» Problem statement
What lines of the data below hold the string "grain"? Copy each one out.

[Data extracted from a collection]
----------

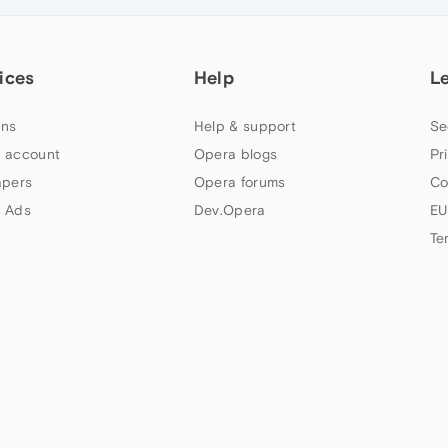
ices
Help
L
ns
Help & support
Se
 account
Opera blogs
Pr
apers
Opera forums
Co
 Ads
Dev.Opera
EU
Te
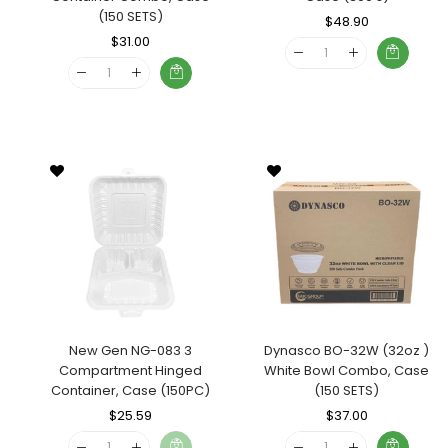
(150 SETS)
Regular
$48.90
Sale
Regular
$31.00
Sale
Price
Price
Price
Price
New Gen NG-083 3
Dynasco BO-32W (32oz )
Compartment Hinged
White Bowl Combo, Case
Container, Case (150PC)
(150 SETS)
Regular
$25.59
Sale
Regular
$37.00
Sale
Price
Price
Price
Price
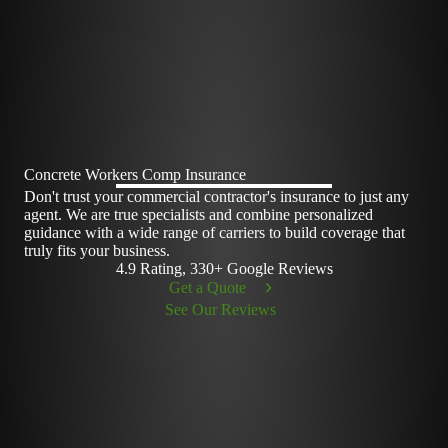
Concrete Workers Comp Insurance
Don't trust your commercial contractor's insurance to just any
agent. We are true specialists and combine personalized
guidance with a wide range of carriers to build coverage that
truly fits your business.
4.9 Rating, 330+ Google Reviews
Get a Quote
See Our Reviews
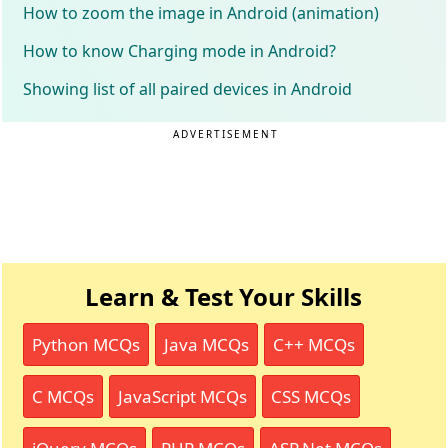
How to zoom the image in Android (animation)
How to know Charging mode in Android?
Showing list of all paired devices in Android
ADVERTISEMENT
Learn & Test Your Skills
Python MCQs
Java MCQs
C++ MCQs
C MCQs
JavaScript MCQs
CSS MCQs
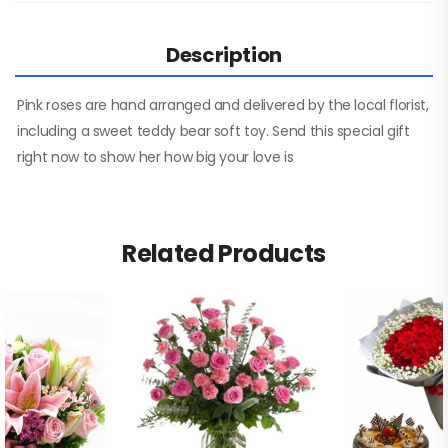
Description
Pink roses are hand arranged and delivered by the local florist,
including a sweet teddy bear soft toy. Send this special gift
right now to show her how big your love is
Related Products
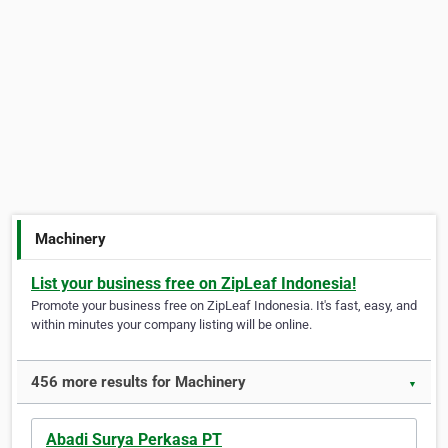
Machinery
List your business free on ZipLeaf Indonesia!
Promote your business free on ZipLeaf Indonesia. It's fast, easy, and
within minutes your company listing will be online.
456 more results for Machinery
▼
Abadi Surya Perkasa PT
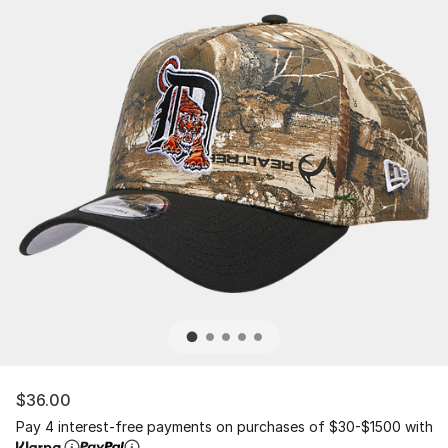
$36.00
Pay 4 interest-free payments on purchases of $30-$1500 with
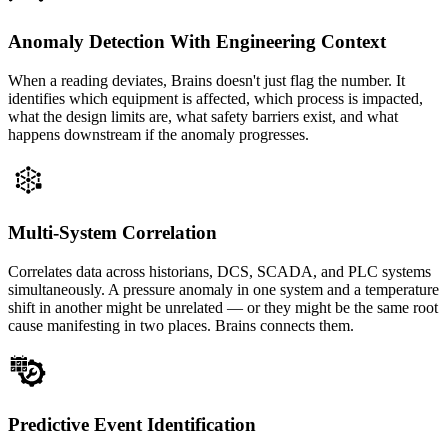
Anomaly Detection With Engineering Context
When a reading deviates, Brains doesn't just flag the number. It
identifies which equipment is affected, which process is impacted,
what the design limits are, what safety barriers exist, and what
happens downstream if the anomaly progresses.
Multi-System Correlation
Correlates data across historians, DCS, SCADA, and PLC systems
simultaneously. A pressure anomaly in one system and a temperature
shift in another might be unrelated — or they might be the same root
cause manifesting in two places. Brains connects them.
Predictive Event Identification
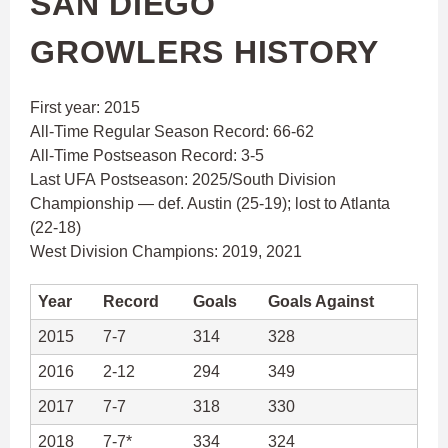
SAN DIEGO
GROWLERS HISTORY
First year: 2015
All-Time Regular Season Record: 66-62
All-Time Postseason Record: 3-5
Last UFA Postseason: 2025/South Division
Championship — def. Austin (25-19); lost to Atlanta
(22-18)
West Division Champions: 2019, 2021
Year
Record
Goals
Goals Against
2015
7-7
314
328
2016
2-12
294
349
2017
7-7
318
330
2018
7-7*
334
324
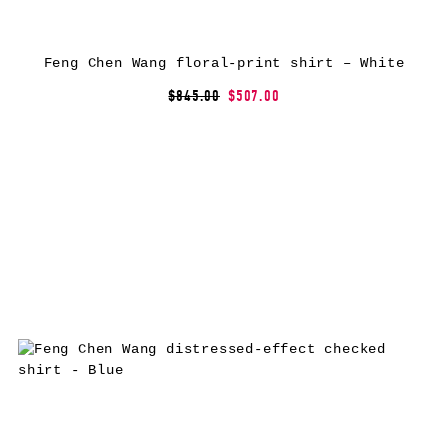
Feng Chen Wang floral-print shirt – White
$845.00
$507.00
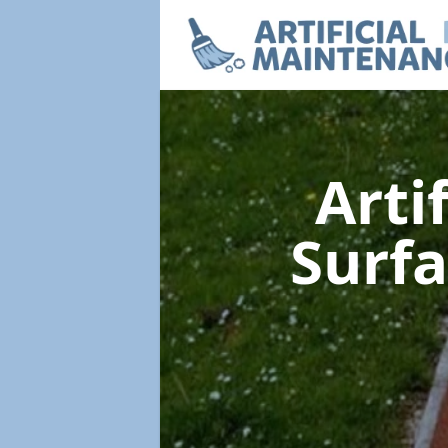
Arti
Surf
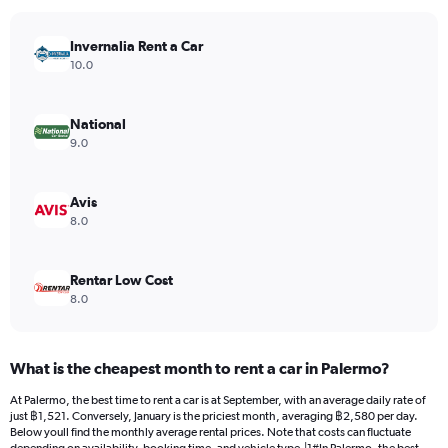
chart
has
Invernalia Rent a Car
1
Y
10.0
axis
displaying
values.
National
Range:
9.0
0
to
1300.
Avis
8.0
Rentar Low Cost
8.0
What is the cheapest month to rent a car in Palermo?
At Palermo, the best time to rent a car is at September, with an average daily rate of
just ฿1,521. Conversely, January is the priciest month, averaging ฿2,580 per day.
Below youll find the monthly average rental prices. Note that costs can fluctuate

----------

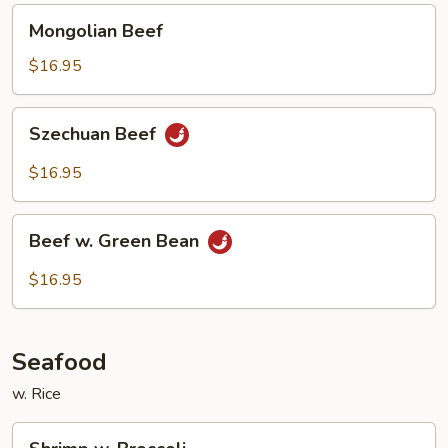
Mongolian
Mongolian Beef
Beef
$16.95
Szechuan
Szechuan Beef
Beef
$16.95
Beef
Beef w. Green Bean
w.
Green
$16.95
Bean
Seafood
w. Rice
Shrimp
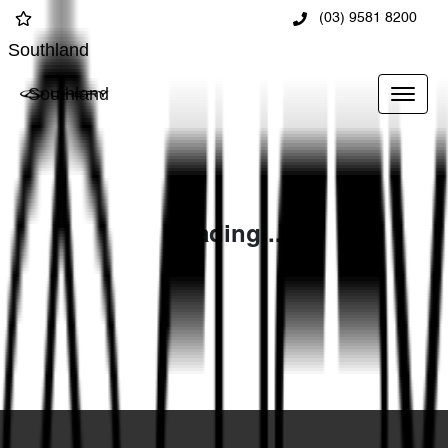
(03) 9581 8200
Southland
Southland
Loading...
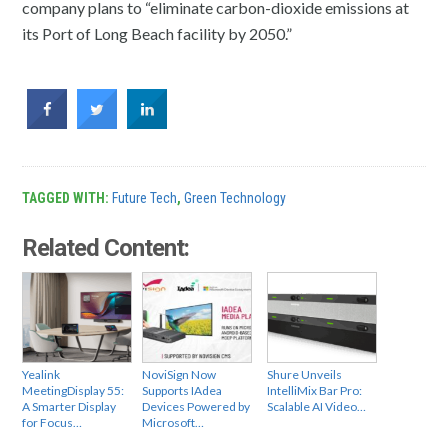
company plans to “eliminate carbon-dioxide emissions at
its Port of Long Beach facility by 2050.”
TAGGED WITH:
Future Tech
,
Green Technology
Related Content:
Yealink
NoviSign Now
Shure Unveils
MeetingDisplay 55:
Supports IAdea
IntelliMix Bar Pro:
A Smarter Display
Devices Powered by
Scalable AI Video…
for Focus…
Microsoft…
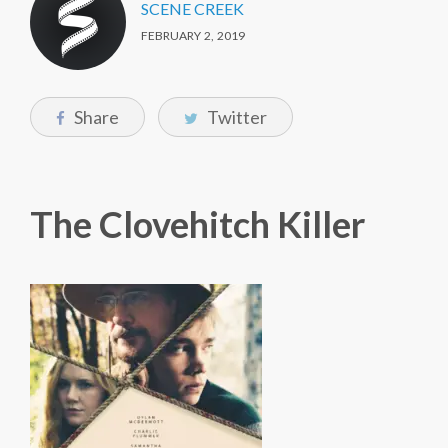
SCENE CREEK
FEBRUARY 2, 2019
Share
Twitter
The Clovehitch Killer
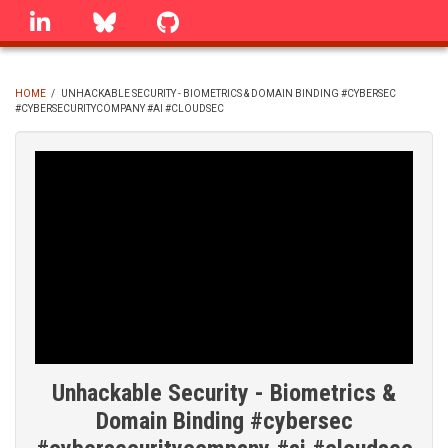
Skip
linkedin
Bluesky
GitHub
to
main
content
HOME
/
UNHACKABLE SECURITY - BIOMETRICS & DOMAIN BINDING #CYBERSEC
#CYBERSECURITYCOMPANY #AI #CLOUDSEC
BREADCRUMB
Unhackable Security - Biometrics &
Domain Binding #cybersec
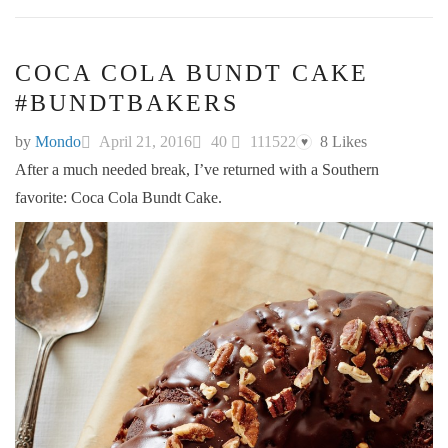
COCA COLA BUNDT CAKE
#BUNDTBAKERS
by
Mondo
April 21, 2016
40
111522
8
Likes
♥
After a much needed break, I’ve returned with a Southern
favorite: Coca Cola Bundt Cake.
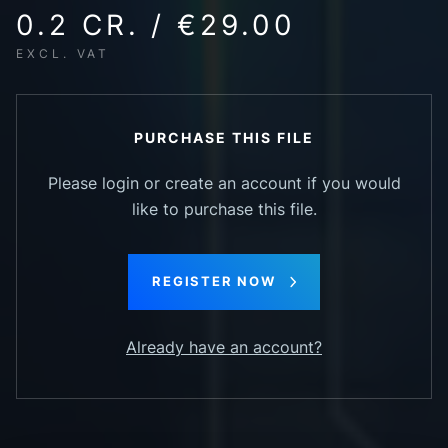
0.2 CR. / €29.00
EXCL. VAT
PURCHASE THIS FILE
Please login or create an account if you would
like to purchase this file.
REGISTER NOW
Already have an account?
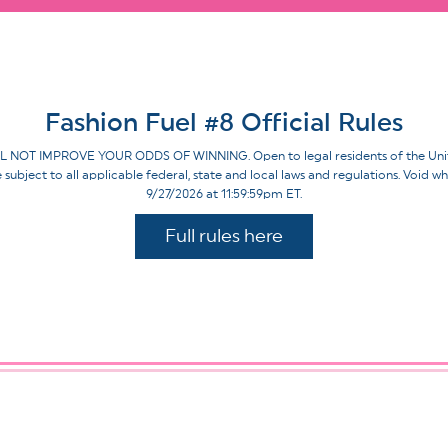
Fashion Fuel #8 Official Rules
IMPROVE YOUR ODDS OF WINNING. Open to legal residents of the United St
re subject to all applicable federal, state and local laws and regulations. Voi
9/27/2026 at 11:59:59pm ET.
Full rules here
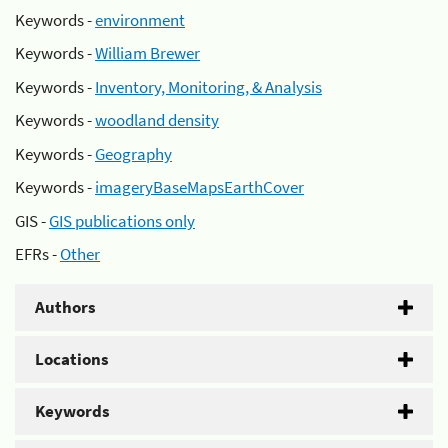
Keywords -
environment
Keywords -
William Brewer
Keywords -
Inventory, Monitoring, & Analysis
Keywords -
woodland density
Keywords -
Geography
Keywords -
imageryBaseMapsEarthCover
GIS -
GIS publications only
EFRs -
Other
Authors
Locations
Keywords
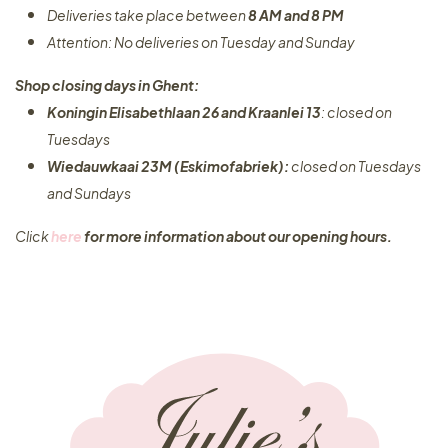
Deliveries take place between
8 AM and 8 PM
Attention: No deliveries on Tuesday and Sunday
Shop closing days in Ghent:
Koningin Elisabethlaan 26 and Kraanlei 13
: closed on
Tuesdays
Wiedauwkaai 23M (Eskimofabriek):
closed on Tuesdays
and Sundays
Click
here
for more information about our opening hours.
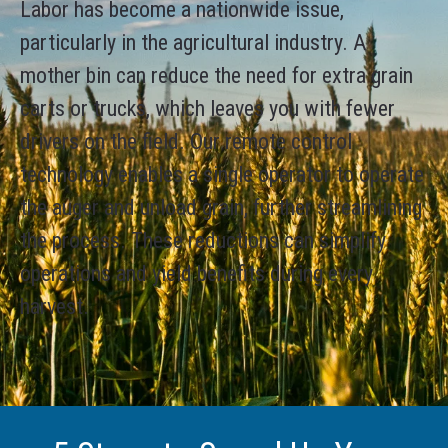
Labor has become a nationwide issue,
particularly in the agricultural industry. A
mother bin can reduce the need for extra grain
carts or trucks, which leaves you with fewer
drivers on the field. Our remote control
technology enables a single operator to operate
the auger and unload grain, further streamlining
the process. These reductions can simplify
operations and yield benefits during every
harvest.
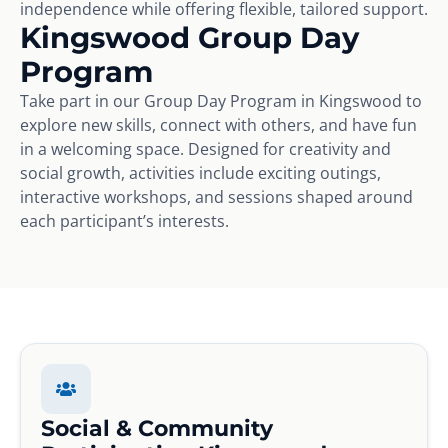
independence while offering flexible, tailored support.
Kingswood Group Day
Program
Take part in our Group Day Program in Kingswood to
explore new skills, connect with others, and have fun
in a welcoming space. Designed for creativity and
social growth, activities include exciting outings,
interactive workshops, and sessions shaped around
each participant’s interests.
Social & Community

----------

» Response area
mother bin can reduce the need for extra grain
the auger and unload grain, further streamlining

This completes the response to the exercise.